Since the Φ(cnrCBA-lacZ) fusion located on plasmid pMOL28-5 can still be induced by nickel but cnrYXH and cnrCBA are separated by the insertion of plasmid pECD581 into plasmid pMOL28-5, cnrHp has no influence on the expression of Φ(cnrCBA-lacZ). Moreover, the reporter system used in this study is an insertion of lacZ directly downstream of cnrA. Thus, expression of cnrCBA was studied in a fully metal-resistant bacterial strain and with a cnrCBA copy number identical to the copy number in the wild-type situation. In contrast, the accompanying study has used the luciferase reporter system situated on vector plasmids which probably were present in higher copy numbers. Although both studies agree on the existence of promoter cnrYp, no induction of Φ(cnrYp-lux) was observed (38). Thus, the fact that no induction was measured with Φ(cnrHp-lux) and Φ(cnrCp-lux) is no evidence against the existence of cnrHp or cnrCp.

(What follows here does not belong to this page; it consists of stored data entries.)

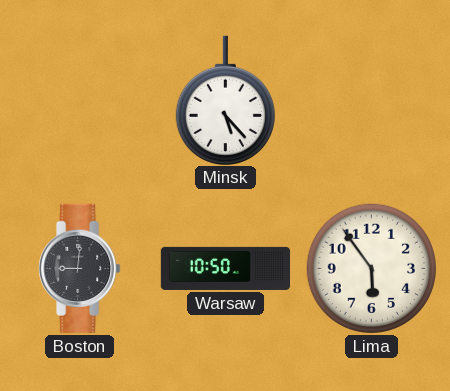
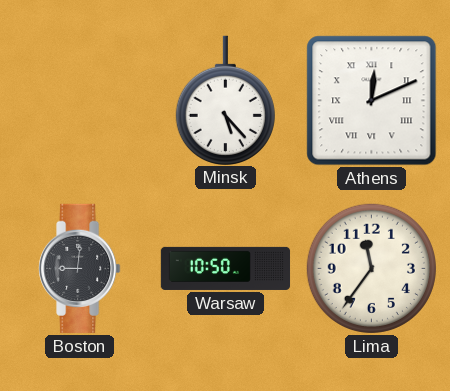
Athens: none -> 12:11
Lima: 5:54 -> 11:36
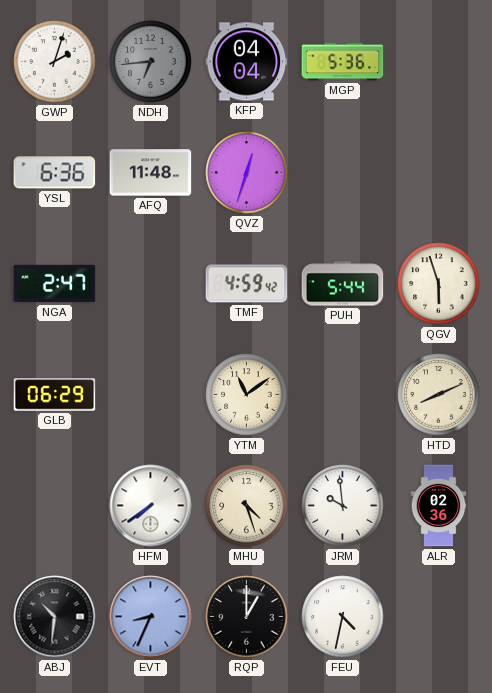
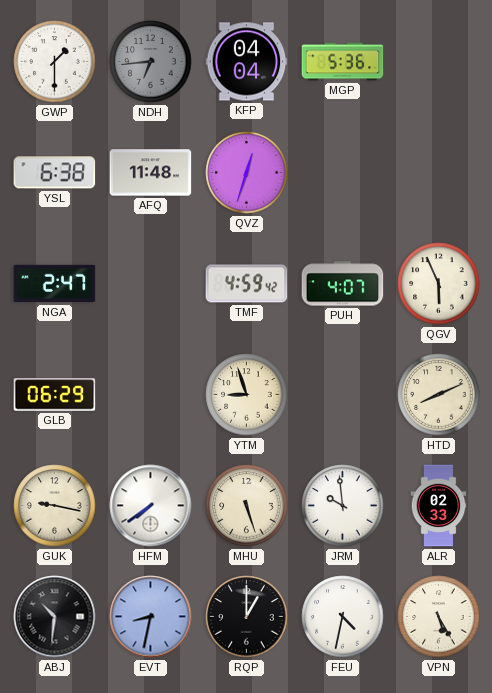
GWP: 2:03 -> 1:30
YSL: 6:36 -> 6:38
PUH: 5:44 -> 4:07
QGV: 5:57 -> 5:56
YTM: 11:09 -> 8:57
GUK: none -> 9:17
MHU: 4:27 -> 5:27
ALR: 02:36 -> 02:33
EVT: 8:34 -> 8:32
VPN: none -> 5:25
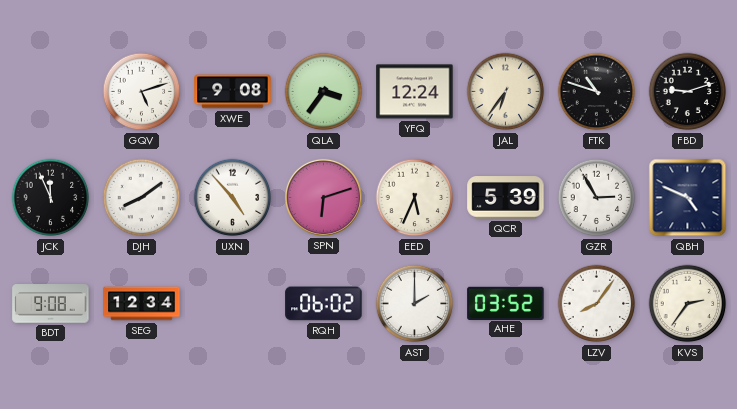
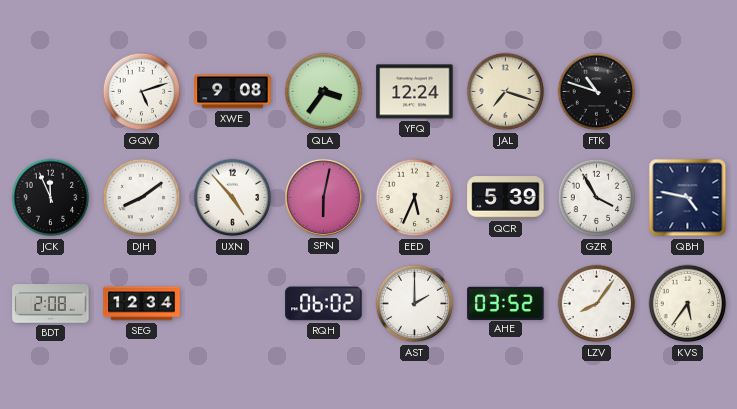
JAL: 6:36 -> 7:18
FBD: 9:12 -> none
SPN: 6:12 -> 6:02
GZR: 2:55 -> 3:55
QBH: 4:49 -> 4:47
BDT: 9:08 -> 2:08
KVS: 2:36 -> 5:36
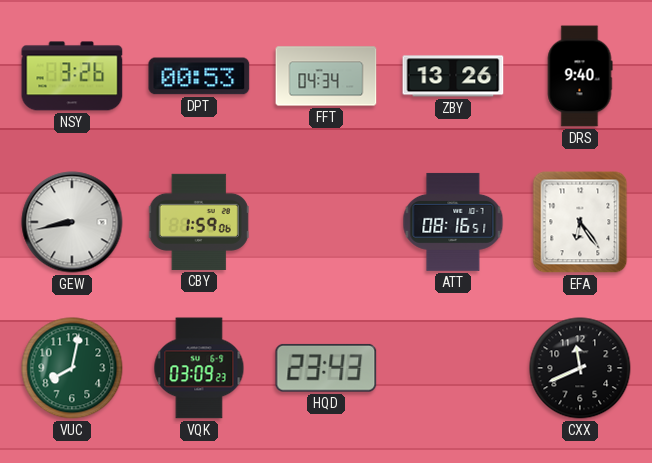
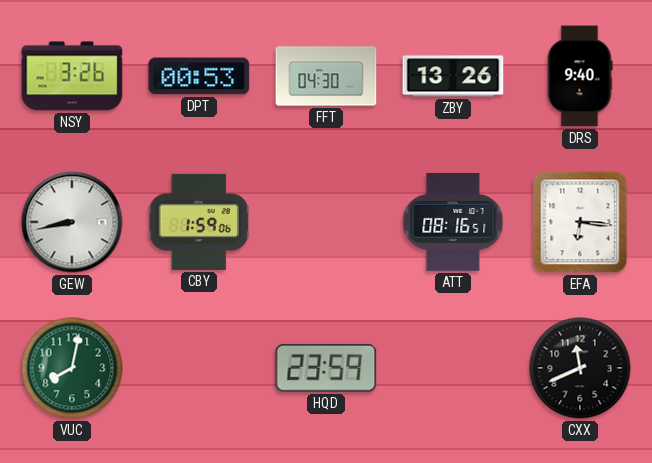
FFT: 04:34 -> 04:30
EFA: 6:24 -> 6:16
VQK: 03:09 -> none
HQD: 23:43 -> 23:59
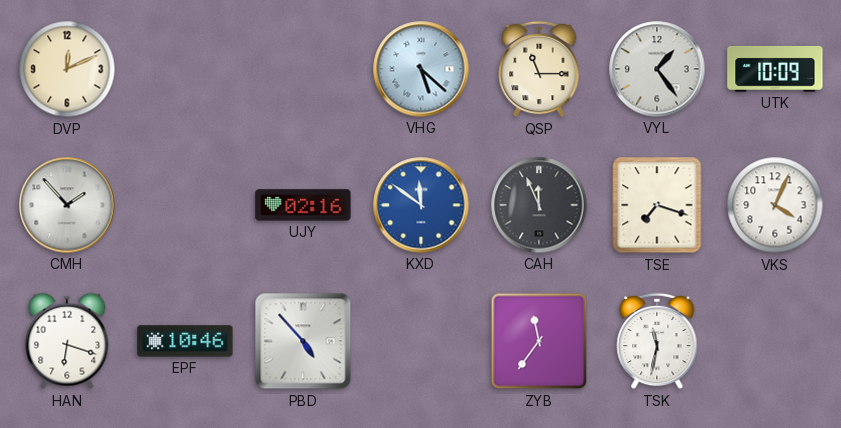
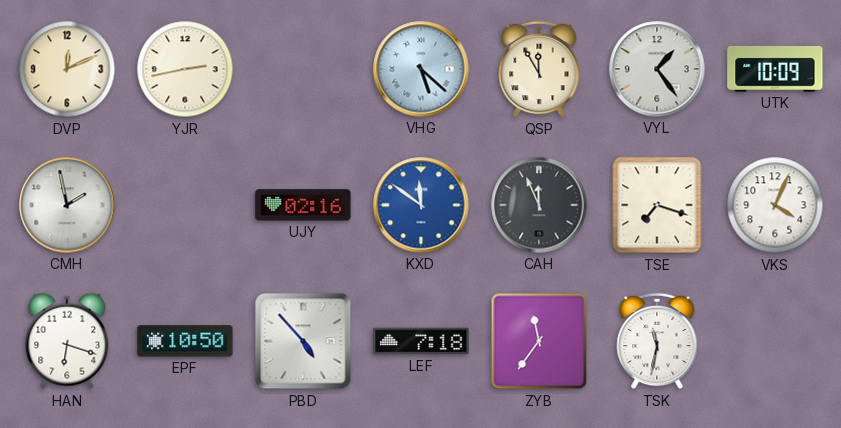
YJR: none -> 2:43
QSP: 11:15 -> 11:55
CMH: 1:53 -> 1:58
EPF: 10:46 -> 10:50
LEF: none -> 7:18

Despite these differences, both studies outline the following model of Cnr regulation. A periplasmic protein complex composed of CnrX and the carboxy-terminal part of CnrY senses nickel. This information is probably transmitted by the transmembrane protein CnrY to the ECF sigma factor CnrH, perhaps by release of CnrH from the amino-terminal part of CnrY when nickel is bound to CnrX. CnrH binds to RNA polymerase core, and transcription is initiated from the cnrYp promoter and at least a second promoter which is located upstream or downstream of cnrH.